Выбрать главу

А известность «РТ» и в самом деле набирал сумасшедшую: в киосках он не залёживался, его расхватывали мгновенно.

Думаю, что в это внесли свою лепту и мы с Рощиным, с которым быстро перешли на «ты» и действовали очень слаженно. Помимо рассказов наших (в основном, «новомировских») авторов опубликовали отрывок из романа Германа Броха «Возвращение Вергилия»: впервые на нашей родине печатался этот очень известный во всём мире австрийский писатель. А стихи? Мы печатали почти всех лучших поэтов того времени.

Правда, здесь приходилось нам или, точнее, мне, потому что в публикации стихов Рощин полностью полагался на меня, преодолевать жгучее желание Игоря Саркисяна увидеть напечатанными собственные стихи. Талантливый, как я уже говорил, публицист, он был ещё и поэтом-графоманом. Причём страшно сердился на меня за нежелание напечатать его стихи. «Что они, хуже Евтушенко? – спрашивал он меня. – Или Вознесенского?» «Что же сравнивать себя с теми, кого не любишь, – отвечал я ему. – Ты сравнивай свои стихи с теми, какие любишь». «Я Маяковского люблю и Есенина, – говорил Саркисян. – Но пишу, как ты заметил, по-другому!» «Под Маяковского», – уточнял я. «Но не как Маяковский!» – сердился Игорь.

Многие годы, почти до самой своей смерти (он умер в 2001 году) он звонил мне, как правило, сильно навеселе (он начал пить на Чукотке), читал стихи, ругался из-за них со мной, бросал трубку, чтобы через некоторое время снова позвонить, прочитать только что написанное…
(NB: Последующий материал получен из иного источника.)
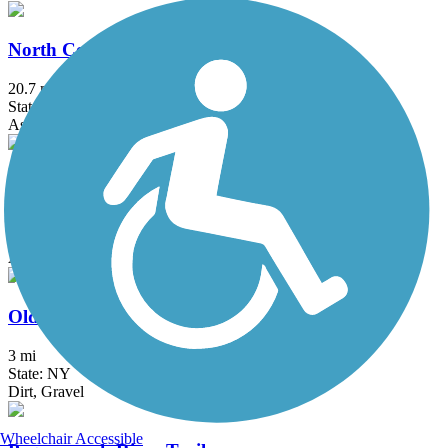
North County Trailway
20.7 mi
State: NY
Asphalt
Ocean Parkway Coastal Greenway
13.7 mi
State: NY
Asphalt
Old Erie Path
3 mi
State: NY
Dirt, Gravel
Wheelchair Accessible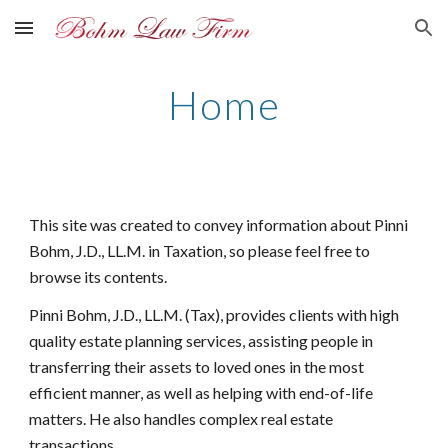
Skip to main content
Skip to navigation
Home
This site was created to convey information about Pinni
Bohm, J.D., LL.M. in Taxation, so please feel free to
browse its contents.
Pinni Bohm, J.D., LL.M. (Tax), provides clients with high
quality estate planning services, assisting people in
transferring their assets to loved ones in the most
efficient manner, as well as helping with end-of-life
matters. He also handles complex real estate
transactions.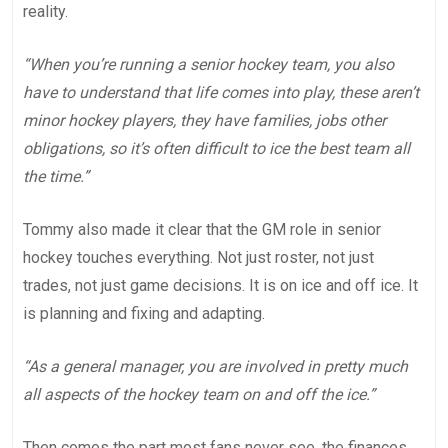
reality.
“When you’re running a senior hockey team, you also
have to understand that life comes into play, these aren’t
minor hockey players, they have families, jobs other
obligations, so it’s often difficult to ice the best team all
the time.”
Tommy also made it clear that the GM role in senior
hockey touches everything. Not just roster, not just
trades, not just game decisions. It is on ice and off ice. It
is planning and fixing and adapting.
“As a general manager, you are involved in pretty much
all aspects of the hockey team on and off the ice.”
Then comes the part most fans never see, the finances.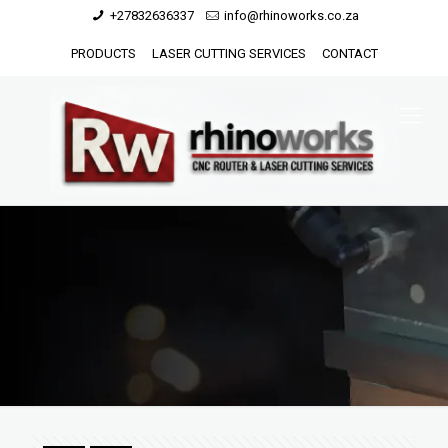
+27832636337
info@rhinoworks.co.za
PRODUCTS
LASER CUTTING SERVICES
CONTACT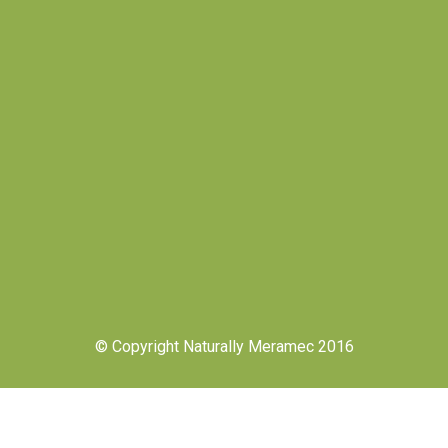
© Copyright Naturally Meramec 2016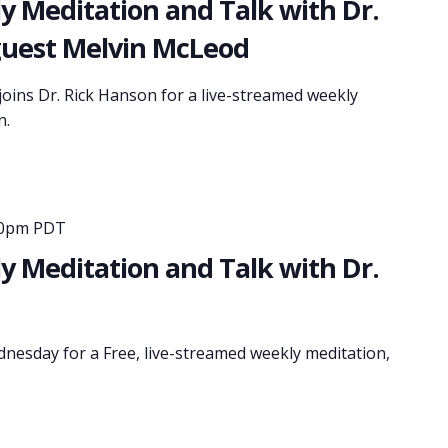
 Meditation and Talk with Dr.
guest Melvin McLeod
oins Dr. Rick Hanson for a live-streamed weekly
n.
30pm PDT
 Meditation and Talk with Dr.
dnesday for a Free, live-streamed weekly meditation,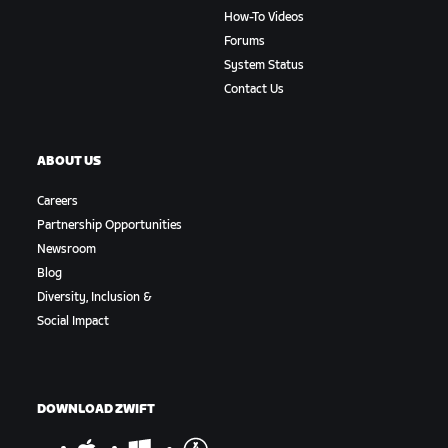
How-To Videos
Forums
System Status
Contact Us
ABOUT US
Careers
Partnership Opportunities
Newsroom
Blog
Diversity, Inclusion &
Social Impact
DOWNLOAD ZWIFT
Придумали мы с Рощиным к грядущему пятидесятилетию Октября печатать антологию произведений о русской революции, где красным шрифтом были бы обозначены фамилии тех литераторов, которые приняли октябрьский переворот, а чёрным – тех, кто его не принял. Это нынче именуют 7 ноября Днём согласия и примирения, нынче устанавливают обелиски и красным и белым – всем, кто погиб в жестокой российской междоусобице. А тогда к нашей идее руководство Комитета отнеслось не просто кисло, но враждебно, о чём оно уведомило нас через некоторое время, когда громило «РТ-программы».

Правда, и напечатать-то мы успели только один разворот своей антологии, в которой расположили авторов по алфавиту. Чёрным шрифтом выделили фамилию Аверченко. Перепечатали рассказ «Фокус немого кино» из его книги «Дюжина ножей в спину революции». Не помогла нам ссылка на Ленина, который рекомендовал издать эту книгу, чтобы знать врага, так сказать, воочию. Гиневский с Иващенко добились купюры. Она как раз касалась Ленина с Троцким, которые, пятясь, вышли из дворца Кшесинской, задом дошли до вокзала (исторические события у Аверченко движутся в обратном направлении – от 1920-го до царского манифеста о свободе в 1905-м году), задом же сели в распломбированный и снова запломбированный вагон и покатили, проклятые, – размечтался писатель, – назад к себе в Германию. Но, как показали дальнейшие события, купюра не спасла.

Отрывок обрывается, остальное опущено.